De fato, precisei de tempo para analisar o que estava acontecendo e o meu incômodo com a frequência que os tais cut-creases apareciam. Cheguei a despertar a ira de influenciadores de beleza quando levantei a hipótese da técnica ser mais uma coisa artística do que uma maquiagem de vida real. E me incomodava que era sempre um apagar-tudo-para-reconstruir um novo desenho de olho, padronizando a maquiagem de um jeito nunca antes visto. Parecia que era obrigatório passar corretivo e recortar o côncavo com sombra, de forma bem marcada, quase que na faca. Isso me fez pensar se avançamos nessa padronização com as redes sociais ou se tivemos chance de pluralizar estilos de maquiagem. O que você acha?
Quando a gente vê ou
tenta algo novo e não
consegue atingir a
excelência esperada,
começamos a duvidar
da nossa capacidade
Foi preciso um espaço de quase dez anos para que eu pudesse preencher os vazios da técnica que eu não sabia e conseguisse executá-la de outro jeito, respeitando os traços existentes, sem descaracterizar ninguém.
O que eu quero dizer com isso? Talvez a gente não tenha que dominar tudo. Muito desse sentimento, às vezes, nos faz sentir impostoras. E quando a gente vê ou tenta algo novo e não consegue atingir a excelência que é esperada (por quem?), começamos a duvidar da nossa inteligência ou capacidade.
Pois vou te contar que a estrutura social que nós, mulheres, estamos imersas foi construída para que a gente sempre sinta que não temos capacidade. Desde a Revolução Francesa, a mulher foi considerada incapaz, alguém que precisava da tutela do marido ou do Estado para decidir sobre a sua vida. A minha ideia para esse mês, então, é escutar bell hooks: “eu proponho que nós não precisemos necessariamente ouvir e saber o que é enunciado em sua totalidade, que nós não precisemos ‘dominar’ ou conquistar a narrativa no todo, que nós possamos conhecer em fragmentos”. E isso não significa saber menos.
Vai começar uma nova faculdade, um curso, uma leitura ou até uma maquiagem? Se agarre no que essa mulher escreveu. A gente cria nos espaços, nos vazios, e é preciso tempo para elaborar, coisa que a sociedade dos 15 segundos tenta nos convencer do contrário.

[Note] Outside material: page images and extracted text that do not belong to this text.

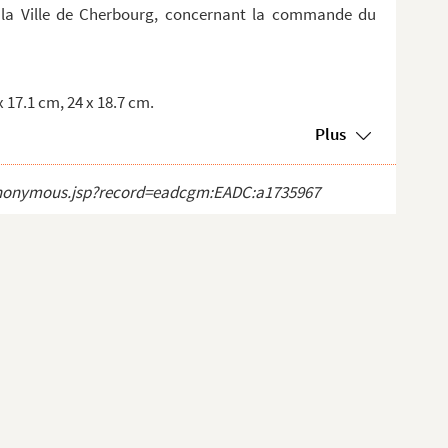
c la Ville de Cherbourg, concernant la commande du
 x 17.1 cm, 24 x 18.7 cm.
Plus
ct_anonymous.jsp?record=eadcgm:EADC:a1735967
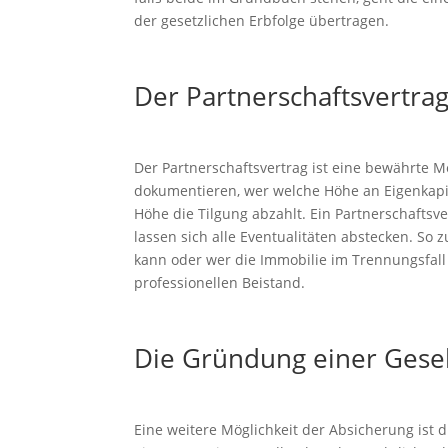
der gesetzlichen Erbfolge übertragen.
Der Partnerschaftsvertra
Der Partnerschaftsvertrag ist eine bewährte M
dokumentieren, wer welche Höhe an Eigenkapi
Höhe die Tilgung abzahlt. Ein Partnerschaftsv
lassen sich alle Eventualitäten abstecken. So 
kann oder wer die Immobilie im Trennungsfall
professionellen Beistand.
Die Gründung einer Gesel
Eine weitere Möglichkeit der Absicherung ist d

Para finalizar, afirmo que não tenho desfecho adequado para padrões de beleza, redes sociais, filtros, softporn disfarçada de dancinha, aumento no caso de distúrbios alimentares entre adolescentes, mercado da influência, dismorfia corporal, futuro da beleza ou qualquer outro assunto que eu tenha escrito aqui. Eu só quero que esse espaço possa ser um fluxo de ideias, fatos, inquietações, perguntas, pensamentos sobre tudo que nos toca e que, muitas vezes, é entendido como “normal”.
Que a gente possa criar possibilidades para combater opressões a partir das brechas. Aliás, deixarei algumas aqui para reverberar por aí e você mesma completar. Combinado?